Ama gene de bir sorun yüreğinize, sizi 9 ay 10 gün karnında taşıyan, sizin için saçını süpürge eden annenizin, sizin gül yüzünüz solmasın diye ömrünü törpüleyen babanızın üzerinizdeki haklarını bütün bütün yerine getirdiğinizden emin misiniz?

Öyleyse neden kaçar kişi o gün, kendi kardeşinden, annesinden, babasından, eşinden ve çocuklarından? İnsan neden başının derdine düşer o gün? Her insanı yeterince meşgul edecek iş nedir o gün?

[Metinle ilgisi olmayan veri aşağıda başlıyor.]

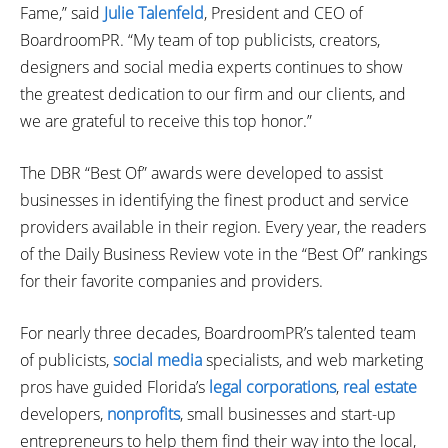
Fame,” said
Julie Talenfeld
, President and CEO of
BoardroomPR. “My team of top publicists, creators,
designers and social media experts continues to show
the greatest dedication to our firm and our clients, and
we are grateful to receive this top honor.”
The DBR “Best Of” awards were developed to assist
businesses in identifying the finest product and service
providers available in their region. Every year, the readers
of the Daily Business Review vote in the “Best Of” rankings
for their favorite companies and providers.
For nearly three decades, BoardroomPR’s talented team
of publicists,
social media
specialists, and web marketing
pros have guided Florida’s
legal corporations
,
real estate
developers,
nonprofits
, small businesses and start-up
entrepreneurs to help them find their way into the local,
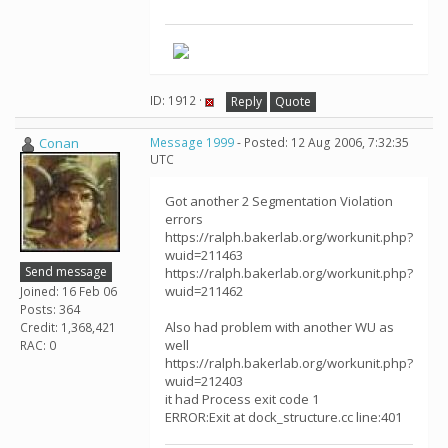
ID: 1912 ·
Reply
Quote
Conan
Message 1999
- Posted: 12 Aug 2006, 7:32:35
UTC
Got another 2 Segmentation Violation
errors
https://ralph.bakerlab.org/workunit.php?
wuid=211463
Send message
https://ralph.bakerlab.org/workunit.php?
wuid=211462
Joined: 16 Feb 06
Posts: 364
Also had problem with another WU as
Credit: 1,368,421
well
RAC: 0
https://ralph.bakerlab.org/workunit.php?
wuid=212403
it had Process exit code 1
ERROR:Exit at dock_structure.cc line:401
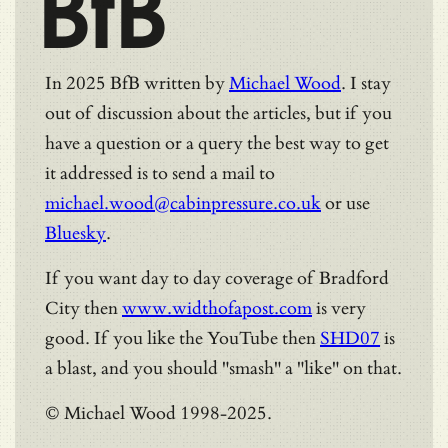
BfB
In 2025 BfB written by
Michael Wood
. I stay
out of discussion about the articles, but if you
have a question or a query the best way to get
it addressed is to send a mail to
michael.wood@cabinpressure.co.uk
or use
Bluesky
.
If you want day to day coverage of Bradford
City then
www.widthofapost.com
is very
good. If you like the YouTube then
SHD07
is
a blast, and you should "smash" a "like" on that.
© Michael Wood 1998-2025.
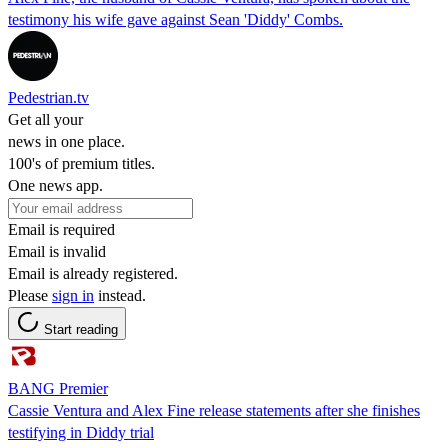
testimony his wife gave against Sean 'Diddy' Combs.
Pedestrian.tv
Get all your
news in one place.
100's of premium titles.
One news app.
Email is required
Email is invalid
Email is already registered.
Please
sign in
instead.
Start reading
BANG Premier
Cassie Ventura and Alex Fine release statements after she finishes
testifying in Diddy trial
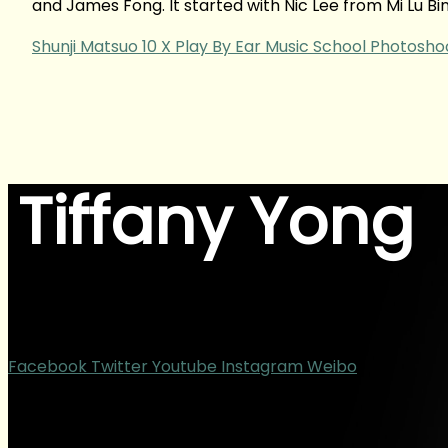
and James Fong. It started with Nic Lee from Mi Lu B
Shunji Matsuo 10 X Play By Ear Music School Photosho
Tiffany Yong
ACTOR | BLOGGER | CONTENT CREATOR
Facebook
Twitter
Youtube
Instagram
Weibo
Copyright © 2025 – TiffanyYong.com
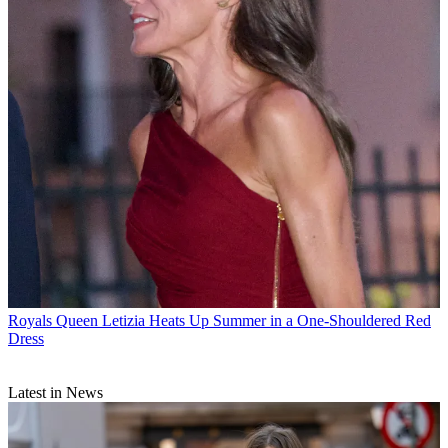
Royals
Queen Letizia Heats Up Summer in a One-Shouldered Red
Dress
Latest in News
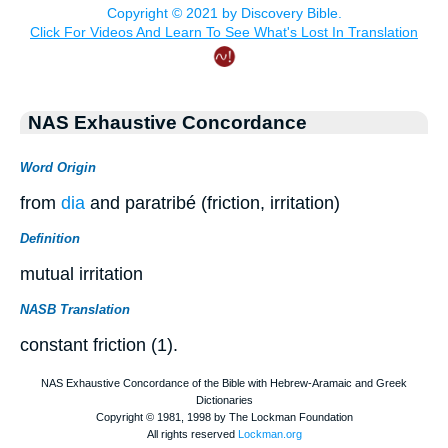
NAS Exhaustive Concordance
Word Origin
from
dia
and paratribé (friction, irritation)
Definition
mutual irritation
NASB Translation
constant friction (1).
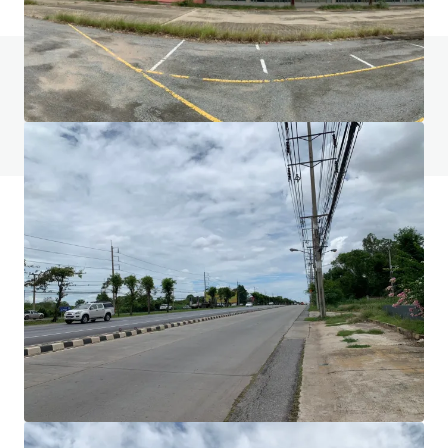
Do you have any questions? visit our FAQ page
View FAQ Page
JLL Financing
We partner with investors to structure smarter financing
and optimise portfolio performance. Contact us to see a
brighter way with our team.
Learn more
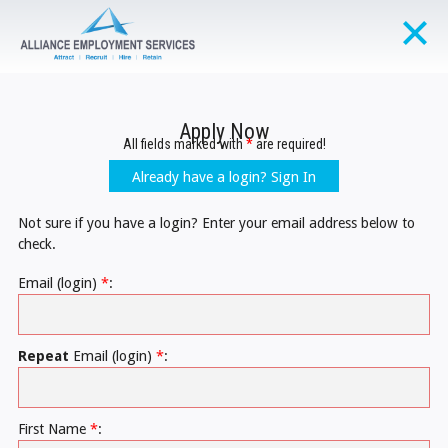
Apply Now
All fields marked with
*
are required!
Already have a login? Sign In
Not sure if you have a login? Enter your email address below to
check.
Email (login)
*
:
Repeat
Email (login)
*
:
First Name
*
:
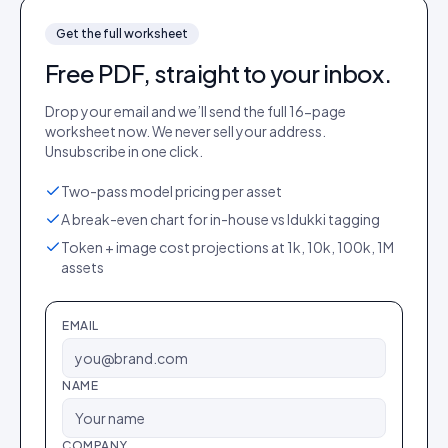
Get the full
worksheet
Free PDF, straight to your inbox.
Drop your email and we’ll send the full
16
-page
worksheet
now. We never sell your address.
Unsubscribe in one click.
Two-pass model pricing per asset
A break-even chart for in-house vs Idukki tagging
Token + image cost projections at 1k, 10k, 100k, 1M
assets
EMAIL
NAME
COMPANY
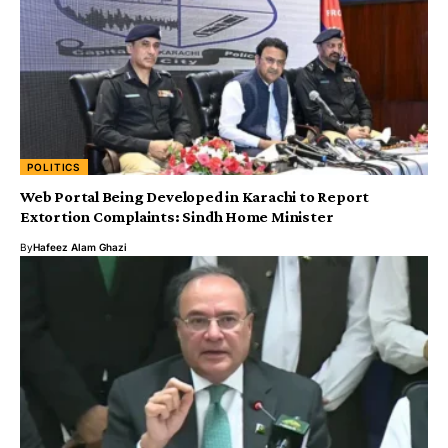
POLITICS
Web Portal Being Developed in Karachi to Report
Extortion Complaints: Sindh Home Minister
By
Hafeez Alam Ghazi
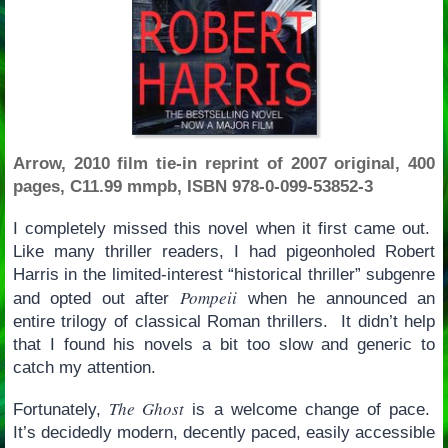
Arrow, 2010 film tie-in reprint of 2007 original, 400
pages, C11.99 mmpb, ISBN 978-0-099-53852-3
I completely missed this novel when it first came out.
Like many thriller readers, I had pigeonholed Robert
Harris in the limited-interest “historical thriller” subgenre
Pompeii
and opted out after
when he announced an
entire trilogy of classical Roman thrillers. It didn’t help
that I found his novels a bit too slow and generic to
catch my attention.
The Ghost
Fortunately,
is a welcome change of pace.
It’s decidedly modern, decently paced, easily accessible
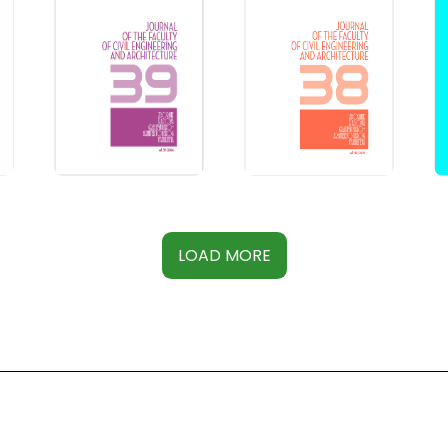
LOAD MORE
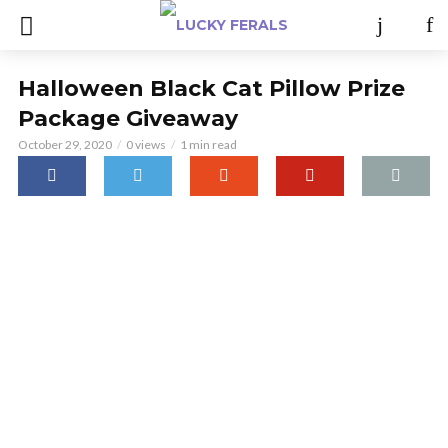
Halloween Black Cat Pillow Prize
Package Giveaway
October 29, 2020
0 views
1 min read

KOMŞULARINIZLA HELALLEŞTİNİZ Mİ?

-Komşularınızla helalleştiniz mi? Evinizin dumanından bile rahatsız olmadı komşularınız öyle mi, gecenin ilerlemeyen vakitlerinde yaptığınız gürültüden kundaktaki bebelerinin uyanmadığından eminsiniz, yani.

Pişirdiğiniz kebabın kokusu çocuklarının yüreklerine kadar ulaştı ve o çocukların içi çekmedi, öyle mi? Burada bir hak – hukuk oluşmadığı konusunda kesin kanaatiniz var.

Komşuluk hukukunu sonuna kadar yerine getirdiniz. Allah’ın, “komşuları neredeyse size mirasçı kılacağı” bir hak-hukuk çerçevesi içinde yaşadınız bütün zamanlarda… Öyle mi?

İŞ YERİNDE ÇALIŞTIRDIĞINIZ İŞÇİLERLE HELALLEŞTİNİZ Mİ?

-İş yerinizde çalıştırdığınız işçilerle helalleştiniz mi? Sizin üzerinizde hiç hakları kalmadı, öyle mi? Ücretlerini hakkaniyet içinde belirlediniz, onların sizin vereceğiniz işe muhtaç olduklarını, onlar gibi başka binlerce insan bulabileceğinizi, dolayısıyla hiçbir pazarlık güçlerinin bulunmadığını düşünüp, onların bu durumlarını ücret pazarlığında en aza razı etmek için kullanmadınız

Çalıştırırken mesai saatleri konusunda son derece hassas davrandınız. Bir saniye bile haklarının geçmesini istemediniz. Gönülleri hoştur çalışanlarınızın. Onlarla ilgili en küçük bir yük götürmezsiniz ebedi hayata… Öyle mi?

İŞ SAHİBİ İLE HELALLEŞTİNİZ Mİ?

-Çalıştığınız iş yerinin sahibi ile helalleştiniz mi? Size verilen ücretin hakkını vermekte misiniz? Mesai saatleri içinde iş hayatının gerektirdiğinin dışında başka şeylerle, özel işlerinizle ilgilenmiyorsunuz değil mi? Aldığınız ücreti helal ettirdiğinizden eminsiniz yani.

İŞ ARKADAŞI VE ORTAKLARINIZLA HELALLEŞTİNİZ Mİ?

-Ortaklarınızla helalleştiniz mi? Birlikte yürüttüğünüz işte, en küçük bir hak geçmediği konusunda şüpheniz yok yani.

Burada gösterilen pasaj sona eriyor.